With a price-to-earnings (PE) ratio of just 18.5 today, LMT is cheap for its industry – and will be an even better bargain if it sees anything like the 7% decline it suffered during 2013’s shutdown. But, again, to really nail the spirit of lowball orders, I believe $185/share would really be great if you can get it.
Government Shutdown Lowball #3: Raytheon Co. (NYSE:RTN)
I’d be remiss not to point out your opportunity to scoop up discounted shares of one of the Money Map Report’s best performers. Currently trading at around $107/share, RTN boasts a PE ratio of just 15.5 – almost a 40% discount from the industry average, according to Yahoo!Finance. That means that this $32.6 billion defense contractor is already extremely cheap – and a shutdown-induced dip could make it even more of a screaming buy.

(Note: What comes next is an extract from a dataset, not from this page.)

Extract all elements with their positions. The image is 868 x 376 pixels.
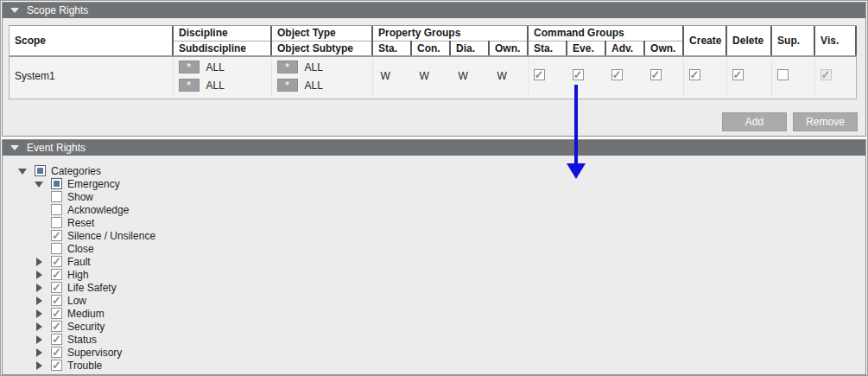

Like Boeing, RTN is a dividend star, having raised its payouts seven times in the last seven years. But its payout has grown at a rate that surpasses Boeing’s, at 141% growth in the same time frame. Even better, its payout ratio is a mere 36% according to Yahoo!Finance. That suggests there’s plenty of room to climb higher.
A quick look at the chart tells me that there’s support around $91 a share dating back to last August.
As always, if you fill any of these orders, I want you to do two things straight away: 1) smile knowing you swooped in at a huge discount to what other investors are paying today; and 2) immediately implement a trailing stop that’s 25% below your purchase price to protect your capital and your profits.
In closing, financial buffoonery has been a part of government since the dawn of time and another shutdown is par for the course.
This time around, though, you’ll be prepared even if the government isn’t.